Bölümün: Japon ve Doğu sanatı kısmında: Hindistan’dan “Buda” rölyefleri, Antik Çin eserleri, İslami seramikler ve Japon sanat eserleri o kadar kapsamlıdır ki, dönüşümlü olarak izleyicilere sunulurlar. Bunlar arasında önem kazanan ise: “Amitabha Budası” olarak bilinen etkileyici Buda heykelidir.

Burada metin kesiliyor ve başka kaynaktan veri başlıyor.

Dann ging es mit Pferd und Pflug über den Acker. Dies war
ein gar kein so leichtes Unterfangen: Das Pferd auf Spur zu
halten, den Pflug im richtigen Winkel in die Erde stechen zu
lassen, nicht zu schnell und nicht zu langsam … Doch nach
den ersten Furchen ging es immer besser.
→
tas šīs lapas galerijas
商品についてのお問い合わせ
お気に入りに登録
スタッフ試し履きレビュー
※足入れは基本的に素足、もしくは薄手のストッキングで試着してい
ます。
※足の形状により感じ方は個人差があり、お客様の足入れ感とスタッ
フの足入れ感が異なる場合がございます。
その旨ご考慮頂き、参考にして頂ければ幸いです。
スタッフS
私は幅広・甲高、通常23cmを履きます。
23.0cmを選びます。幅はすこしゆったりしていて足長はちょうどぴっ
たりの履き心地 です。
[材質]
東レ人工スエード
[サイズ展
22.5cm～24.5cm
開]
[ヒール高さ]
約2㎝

Heykel: Çin Sui hanedanı döneminde, Budacılığın resmi din olarak kabul edildiği MS.585 yılında yapılmıştır.



İngiltere Hazineleri:
Geniş bir yelpazeye sahip bu koleksiyonda ilgi çekici eserler bulunmaktadır.
Bunların birçoğu: zaman zaman İngiltere’nin gömülü hazineleri genellikle mezarlıklardan veya yer altındaki saklı yerlerden ortaya çıkarılmıştır. Bu bölümde: ortaçağ mücevherleri ve Rönesans saatlerini görebilirsiniz.

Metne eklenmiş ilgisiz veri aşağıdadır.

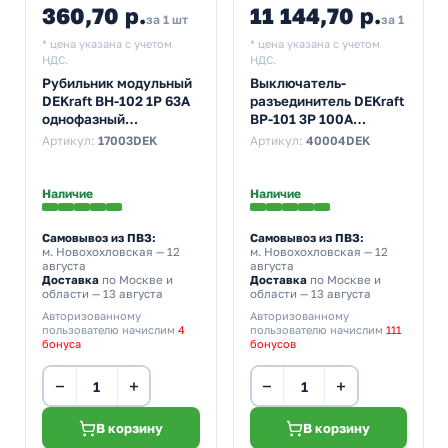
360,70 р.
11 144,70 р.
за 1 шт
за 1 шт
* цена указана с учетом
* цена указана с учетом
НДС.
НДС.
Рубильник модульный
Выключатель-
DEKraft ВН-102 1P 63А
разъединитель DEKraft
однофазный
ВР-101 3P 100A
(выключатель
трехфазный
Артикул:
17003DEK
Артикул:
40004DEK
нагрузки)
Наличие
Наличие
Самовывоз из ПВЗ:
Самовывоз из ПВЗ:
м. Новохохловская
— 12
м. Новохохловская
— 12
августа
августа
Доставка
по Москве и
Доставка
по Москве и
области — 13 августа
области — 13 августа
Авторизованному
Авторизованному
пользователю начислим
4
пользователю начислим
111
бонуса
бонусов
−
+
−
+
В корзину
В корзину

Serginin özellikle görmenizi önereceğim objeler şunlardır:
“Anglo Sakson hazinesi” 1939 yılında Sutton Hoo’dan çıkarılmıştır. (Oda 41). Bu hazinede: özellikle bronz ve lal ile süslenmiş nadir bir miğfer ilgi çekmektedir. Bu miğfer: bulunduktan sonra, 500 parçanın birleştirilmesiyle oluşturulmuştur.
Sutton Hoo bölgesindeki kazılarda ortaya çıkarılan ve buraya taşınan bir diğer obje “gemi enkazı” da görülmelidir.

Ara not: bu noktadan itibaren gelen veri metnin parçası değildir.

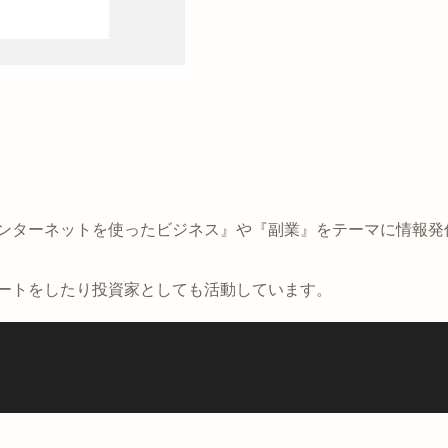
インターネットを使ったビジネス』や『副業』をテーマに情報発
ポートをしたり投資家としても活動しています。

41 nolu odadaki: harika oyma “Lewis Chessmen’de ilgi çeker. İskoçya’nın Lewis adasında 1939 yılında bulunan bu satranç takımı: Norveç morslarının azı dişlerinden ve balina dişlerinden MS. 1150 yılında oyulmuştur.
4.yüzyıldan kalma: 34 parça gümüş tabaktan oluşan erken dönem İngiliz hazineleri ise: Suffolk bölgesinde Mildenhall’de bulunmuştur. Tabaklarda: deniz perileri ve satyr’ler gibi mitolojik figürler betimlenmiştir.
Evet, bölgenin en önemli buluntusu ise: bir gübrelikte 2000 yıl korunarak kalmış ve 1831 yılında bulunmuş 2000 yaşındaki “Lindow man” adamıdır. (Oda 50)



Ortadoğu:
Orta Doğu Galerilerinde (Oda 52-59) dünyanın en erken yazıtlarından “Sümer İşaretleri” ile yazılmış olan ve MÖ.3000 yılından kalma ticaret kayıtları vardır. Sümerli Asil Ur’un Kraliyet Mezarı günümüzde modern Irak’da bulunmuştur ve MÖ.3.yüzyılın ortalarına uzanmaktadır. Bedeni ile birlikte gömülen objelerin arasında antik bir oyun olan “Ur’un Kraliyet Oyunu” (Oda 56) vardır.



Çizimler ve Basımlar:
Müzede en az 50.000 çizim ve milyondan fazla baskıdan oluşan Rönesans’tan modern günümüze kadar ulaşan bir koleksiyon vardır. Dürer, Michelangelo, Rembrand ve Goya’nın eserlerini görmek için 90.Nolu odaya girin. Objeler, dönüşümlü olarak sergi halinde gösterilmektedir. Ancak, her zaman muhteşem bir şeyin orada olacağına güvenebilirsiniz.